**Requirement**. Check every line below for the word "America" and copy the ones that have it.

**Extracted entries**.
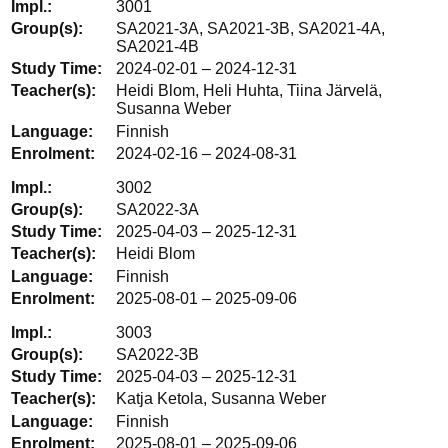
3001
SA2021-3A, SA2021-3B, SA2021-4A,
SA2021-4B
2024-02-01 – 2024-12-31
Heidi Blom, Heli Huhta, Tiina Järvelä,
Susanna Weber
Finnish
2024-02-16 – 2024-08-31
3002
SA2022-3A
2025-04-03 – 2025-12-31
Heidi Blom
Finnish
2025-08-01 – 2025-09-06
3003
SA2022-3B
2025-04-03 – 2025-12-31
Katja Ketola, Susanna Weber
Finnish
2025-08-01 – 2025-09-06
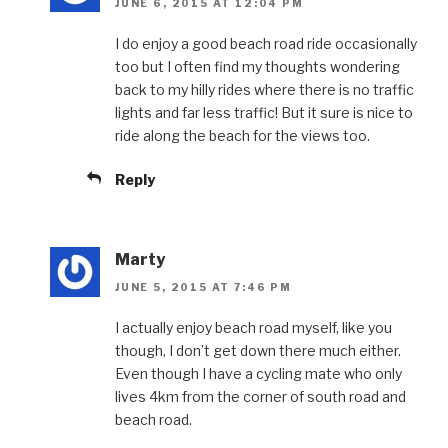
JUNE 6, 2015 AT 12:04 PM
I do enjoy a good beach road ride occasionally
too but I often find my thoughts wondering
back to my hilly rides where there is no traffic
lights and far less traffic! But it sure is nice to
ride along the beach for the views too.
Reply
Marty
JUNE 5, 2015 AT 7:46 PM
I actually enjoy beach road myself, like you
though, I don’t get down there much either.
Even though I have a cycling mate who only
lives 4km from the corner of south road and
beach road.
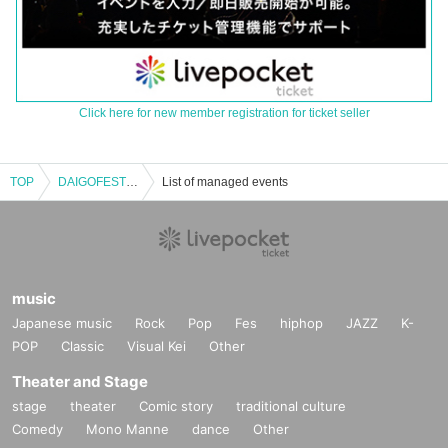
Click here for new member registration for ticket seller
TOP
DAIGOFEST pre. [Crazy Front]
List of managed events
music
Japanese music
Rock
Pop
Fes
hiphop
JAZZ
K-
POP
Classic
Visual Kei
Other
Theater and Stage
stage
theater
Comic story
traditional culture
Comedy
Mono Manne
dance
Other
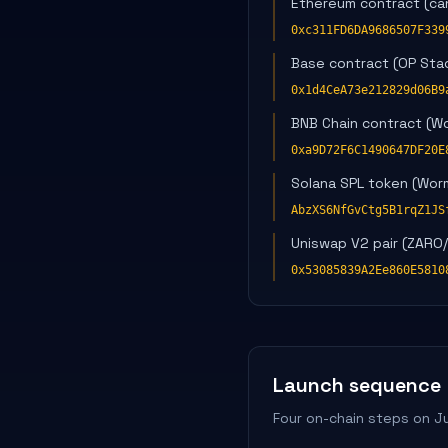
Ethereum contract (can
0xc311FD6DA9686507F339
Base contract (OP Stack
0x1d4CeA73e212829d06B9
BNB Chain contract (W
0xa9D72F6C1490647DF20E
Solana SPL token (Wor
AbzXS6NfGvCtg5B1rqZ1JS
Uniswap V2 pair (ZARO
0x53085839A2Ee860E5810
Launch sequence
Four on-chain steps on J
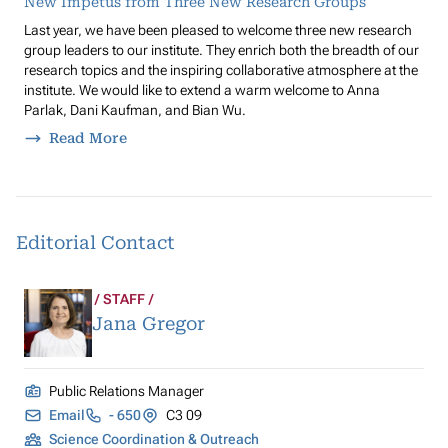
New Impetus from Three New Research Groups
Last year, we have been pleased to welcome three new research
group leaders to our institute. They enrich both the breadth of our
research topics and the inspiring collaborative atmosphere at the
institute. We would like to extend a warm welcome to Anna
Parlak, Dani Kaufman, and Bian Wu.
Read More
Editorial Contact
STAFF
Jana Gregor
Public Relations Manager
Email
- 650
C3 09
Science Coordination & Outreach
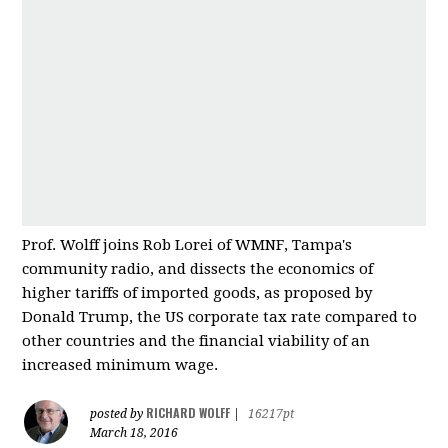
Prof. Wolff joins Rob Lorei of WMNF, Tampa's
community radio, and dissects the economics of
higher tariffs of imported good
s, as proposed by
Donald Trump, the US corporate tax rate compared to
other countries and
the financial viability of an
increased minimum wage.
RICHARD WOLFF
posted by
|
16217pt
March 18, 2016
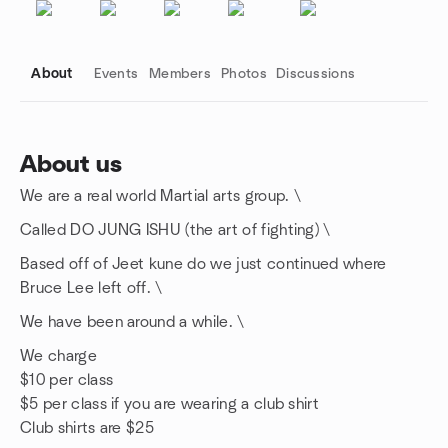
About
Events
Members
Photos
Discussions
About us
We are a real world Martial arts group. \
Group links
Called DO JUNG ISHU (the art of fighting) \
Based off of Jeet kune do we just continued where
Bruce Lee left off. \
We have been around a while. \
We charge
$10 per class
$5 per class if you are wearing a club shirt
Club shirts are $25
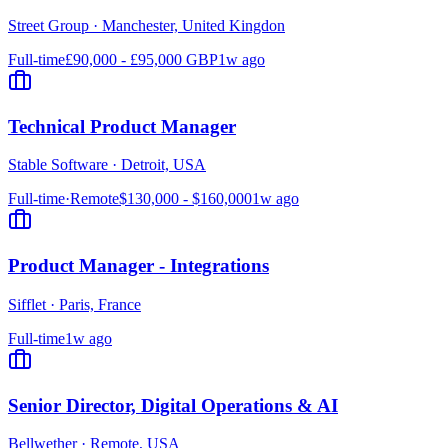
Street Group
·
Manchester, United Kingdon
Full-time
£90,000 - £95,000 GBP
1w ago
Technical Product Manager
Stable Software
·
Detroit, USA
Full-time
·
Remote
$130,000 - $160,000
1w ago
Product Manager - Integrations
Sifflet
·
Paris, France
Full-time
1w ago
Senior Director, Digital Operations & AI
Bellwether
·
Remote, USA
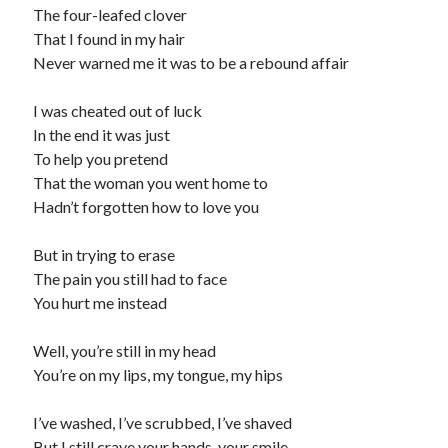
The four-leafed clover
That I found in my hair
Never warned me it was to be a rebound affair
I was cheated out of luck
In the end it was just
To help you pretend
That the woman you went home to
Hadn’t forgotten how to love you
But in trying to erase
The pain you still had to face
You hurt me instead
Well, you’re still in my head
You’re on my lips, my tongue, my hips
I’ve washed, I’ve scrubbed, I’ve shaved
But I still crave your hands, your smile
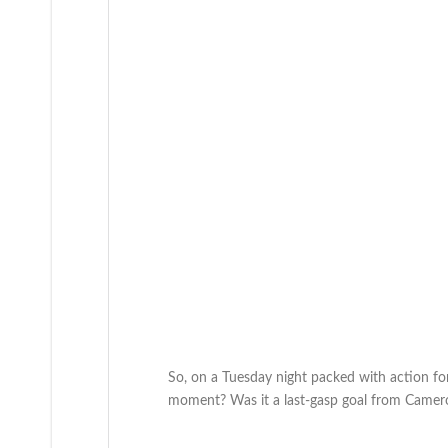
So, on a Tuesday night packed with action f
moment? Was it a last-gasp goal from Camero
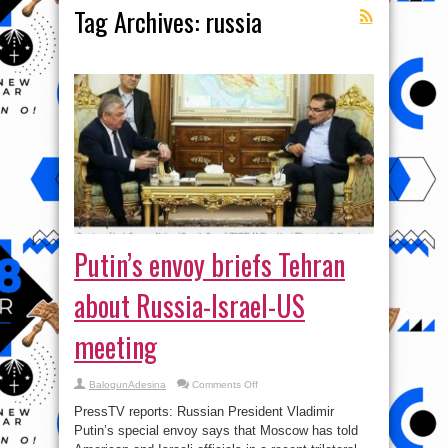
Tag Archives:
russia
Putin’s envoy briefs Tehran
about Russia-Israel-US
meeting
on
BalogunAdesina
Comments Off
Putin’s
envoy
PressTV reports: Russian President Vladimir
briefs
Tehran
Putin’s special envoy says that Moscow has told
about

--

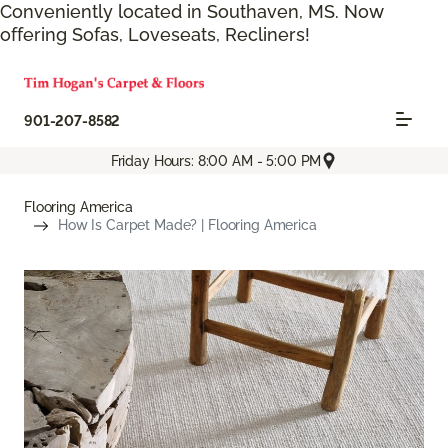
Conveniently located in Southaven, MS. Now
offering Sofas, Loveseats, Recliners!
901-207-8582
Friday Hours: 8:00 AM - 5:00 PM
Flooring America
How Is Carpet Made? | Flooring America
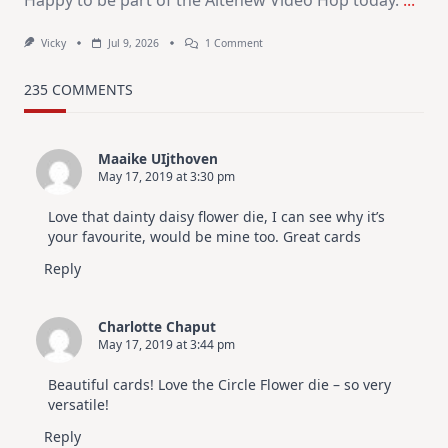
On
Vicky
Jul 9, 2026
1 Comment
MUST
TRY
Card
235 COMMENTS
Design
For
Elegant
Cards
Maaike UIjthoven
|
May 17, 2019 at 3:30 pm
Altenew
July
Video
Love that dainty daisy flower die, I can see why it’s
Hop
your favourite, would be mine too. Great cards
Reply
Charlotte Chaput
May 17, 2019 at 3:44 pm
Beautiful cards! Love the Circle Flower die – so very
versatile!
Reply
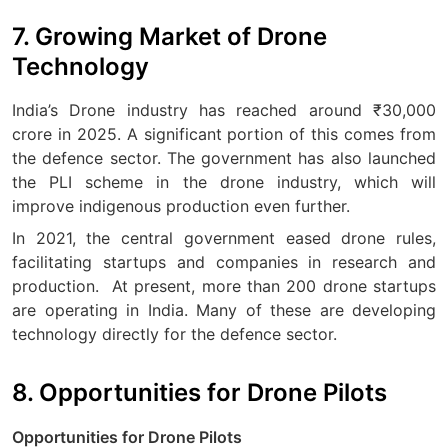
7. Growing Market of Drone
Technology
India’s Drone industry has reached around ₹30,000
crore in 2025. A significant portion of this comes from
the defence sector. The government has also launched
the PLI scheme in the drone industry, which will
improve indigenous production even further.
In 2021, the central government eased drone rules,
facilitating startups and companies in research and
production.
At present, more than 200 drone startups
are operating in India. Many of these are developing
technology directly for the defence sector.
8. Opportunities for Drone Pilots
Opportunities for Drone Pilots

==

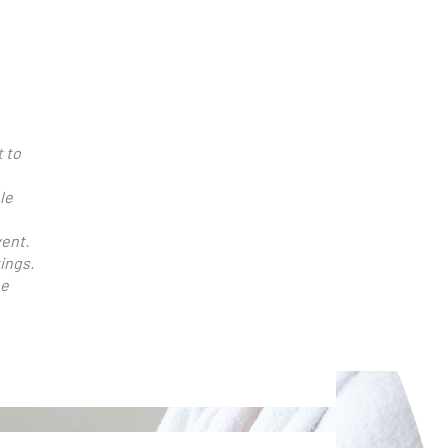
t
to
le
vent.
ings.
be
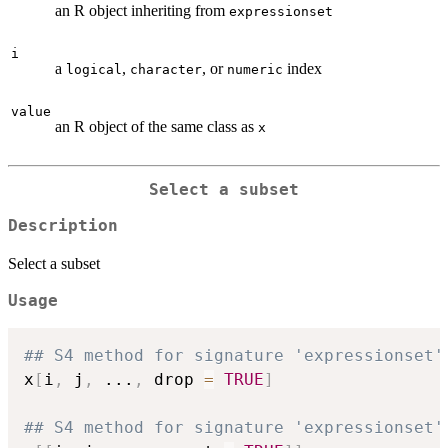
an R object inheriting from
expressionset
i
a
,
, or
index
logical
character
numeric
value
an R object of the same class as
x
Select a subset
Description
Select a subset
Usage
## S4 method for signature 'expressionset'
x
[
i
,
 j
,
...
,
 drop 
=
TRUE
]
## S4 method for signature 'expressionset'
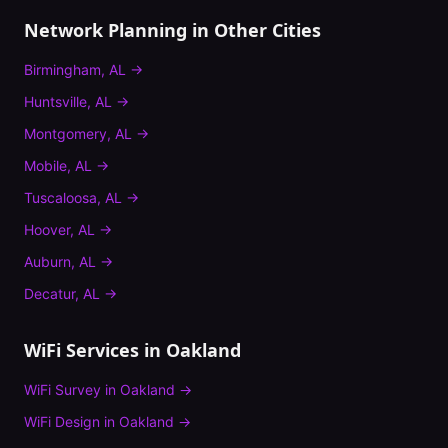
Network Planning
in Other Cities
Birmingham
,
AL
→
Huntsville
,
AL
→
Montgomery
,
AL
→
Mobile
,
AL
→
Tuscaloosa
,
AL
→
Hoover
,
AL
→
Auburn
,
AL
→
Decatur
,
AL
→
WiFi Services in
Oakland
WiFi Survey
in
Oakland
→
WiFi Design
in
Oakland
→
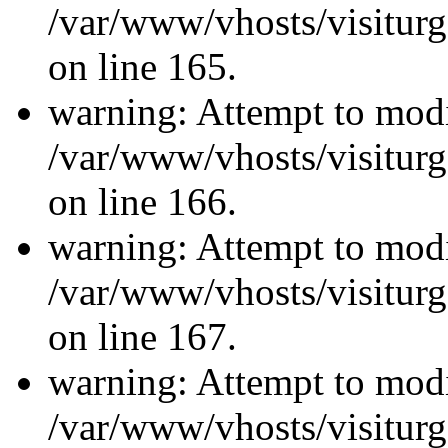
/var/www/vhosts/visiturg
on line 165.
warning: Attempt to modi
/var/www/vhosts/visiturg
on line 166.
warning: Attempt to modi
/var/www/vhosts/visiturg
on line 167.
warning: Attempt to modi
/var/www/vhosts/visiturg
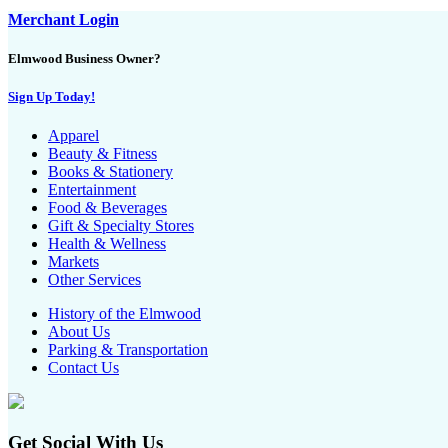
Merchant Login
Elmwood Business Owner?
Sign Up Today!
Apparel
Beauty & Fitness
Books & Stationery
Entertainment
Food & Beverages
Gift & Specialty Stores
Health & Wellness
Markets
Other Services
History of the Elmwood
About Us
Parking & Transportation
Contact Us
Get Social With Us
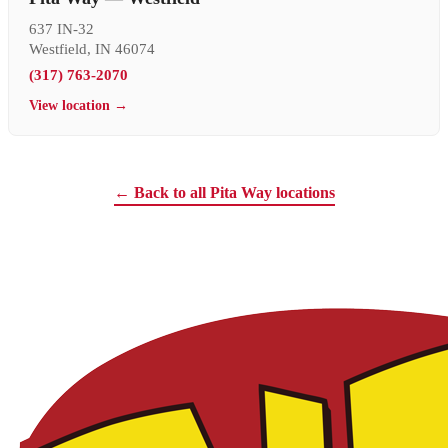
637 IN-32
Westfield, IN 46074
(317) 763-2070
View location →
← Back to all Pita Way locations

**Output of the task**.
Flooring America
How Is Carpet Made? | Flooring America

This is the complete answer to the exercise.